A COLÔNIA E A METRÓPOLE
Atenção: há um problema muito sério
relacionado aos serviços prestados pela Coelce. Um problema que
prejudica o crescimento econômico do Ceará, que atrapalha a geração de
empregos e que gera grandes prejuízos para a pequena, média e grande
iniciativa privada.
Qual é o negócio da Coelce? Vender
energia elétrica. Um grande e lucrativo negócio, além de um serviço
essencial. Não há uma nova residência, uma nova loja, uma nova sala
comercial, um novo prédio, um novo hotel, uma nova construção, um novo
shopping, uma nova lanchonete, uma nova casa de shows ou qualquer outro
negócio que prescinda da ligação de energia elétrica.

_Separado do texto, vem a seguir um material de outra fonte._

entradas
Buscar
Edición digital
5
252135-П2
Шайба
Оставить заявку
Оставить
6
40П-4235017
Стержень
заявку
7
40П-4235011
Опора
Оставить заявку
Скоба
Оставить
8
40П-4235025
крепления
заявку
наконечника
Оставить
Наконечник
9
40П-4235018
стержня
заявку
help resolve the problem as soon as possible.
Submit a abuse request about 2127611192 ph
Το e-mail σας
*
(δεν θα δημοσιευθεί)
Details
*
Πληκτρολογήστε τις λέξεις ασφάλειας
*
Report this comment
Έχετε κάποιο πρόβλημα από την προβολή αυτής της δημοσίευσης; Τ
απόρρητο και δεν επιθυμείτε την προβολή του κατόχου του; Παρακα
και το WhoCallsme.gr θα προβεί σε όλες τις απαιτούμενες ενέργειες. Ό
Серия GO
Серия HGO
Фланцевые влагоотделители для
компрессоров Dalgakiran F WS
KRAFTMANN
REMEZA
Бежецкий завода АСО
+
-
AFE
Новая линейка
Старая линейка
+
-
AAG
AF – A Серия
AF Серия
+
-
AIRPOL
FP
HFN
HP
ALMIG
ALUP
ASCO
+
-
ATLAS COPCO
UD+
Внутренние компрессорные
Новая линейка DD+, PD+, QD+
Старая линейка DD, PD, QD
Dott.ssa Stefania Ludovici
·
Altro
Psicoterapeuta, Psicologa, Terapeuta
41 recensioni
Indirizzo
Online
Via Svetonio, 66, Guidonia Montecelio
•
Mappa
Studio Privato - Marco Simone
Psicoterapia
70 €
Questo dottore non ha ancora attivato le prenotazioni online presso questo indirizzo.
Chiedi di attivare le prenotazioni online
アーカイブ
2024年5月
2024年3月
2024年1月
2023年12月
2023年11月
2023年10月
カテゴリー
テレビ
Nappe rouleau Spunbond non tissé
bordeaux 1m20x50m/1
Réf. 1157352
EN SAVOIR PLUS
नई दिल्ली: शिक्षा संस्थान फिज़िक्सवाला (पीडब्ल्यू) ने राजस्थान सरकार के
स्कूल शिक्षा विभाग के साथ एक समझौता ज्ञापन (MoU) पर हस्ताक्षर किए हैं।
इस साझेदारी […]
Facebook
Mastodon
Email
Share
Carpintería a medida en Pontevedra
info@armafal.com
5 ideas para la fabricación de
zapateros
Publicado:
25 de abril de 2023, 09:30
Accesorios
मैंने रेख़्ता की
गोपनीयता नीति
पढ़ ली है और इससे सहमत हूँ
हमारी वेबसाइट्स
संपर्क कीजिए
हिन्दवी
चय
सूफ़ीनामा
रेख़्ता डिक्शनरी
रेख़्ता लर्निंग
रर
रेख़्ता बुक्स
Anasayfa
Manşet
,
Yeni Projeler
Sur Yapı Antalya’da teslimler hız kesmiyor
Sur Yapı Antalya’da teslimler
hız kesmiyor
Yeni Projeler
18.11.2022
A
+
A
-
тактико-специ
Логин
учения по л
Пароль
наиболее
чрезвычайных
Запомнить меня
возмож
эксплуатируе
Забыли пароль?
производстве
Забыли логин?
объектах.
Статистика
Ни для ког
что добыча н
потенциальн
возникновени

Tudo muito óbvio, não é? Porém, a Coelce
não está atendendo boa parte dos pedidos de novas ligações de energia
ou de redimensionamento de redes. Entenderam? Se um empreendedor vai
iniciar uma obra, não consegue ligar a energia para mover as máquinas.
Se um empreendedor pede a ligação de energia para fazer seu negócio
funcionar, também não está sendo atendido. É muito grave.
O problema se arrasta desde 2011. As
queixas junto à Arce se multiplicam. Foram 452 reclamações em 2011. 834
em 2012. Em 2013, o problema continua. Tanto que a Arce já ameaça pedir o
fim da concessão.
Mas, o que houve com a propalada
eficiência da Coelce? Em anos anteriores, a empresa se gabava da
qualidade de seu atendimento e do serviço que prestava. É óbvio que a
crise de agora tem forte relação com a falta de investimentos. A crise
é, portanto, de dinheiro.
A Coelce pertence à espanhola Endesa,
cujo 92% do capital pertence à italiana Enel. Especula-se que o que
acontece no Ceará seja reflexo da crise que afeta a Europa e, mais
propriamente, a Espanha e a Itália.
Trocando em miúdos, especula-se que o
dinheiro que deveria ser usado para investir em equipamentos e pessoal
para garantir a oferta de energia no Ceará está sendo sofregamente
sugado para a Europa. Conhecemos bem essa história desde o Brasil
colônia.
OBSCURIDADES
Muito estranha a demissão do major
Plauto do comando da guarda municipal de Fortaleza. O oficial de nossa
gloriosa Polícia Militar parecia fazer um bom trabalho no âmbito
municipal. Porém, o major pode ter começado a navegar em águas muito
revoltas ao declarar, em alto e bom som, que é simplório apontar o crack
como fator responsável pela escandalosa quantidade de assassinatos em
Fortaleza. Ao dizer isso, se contrapôs ao discurso oficial. Prossigamos.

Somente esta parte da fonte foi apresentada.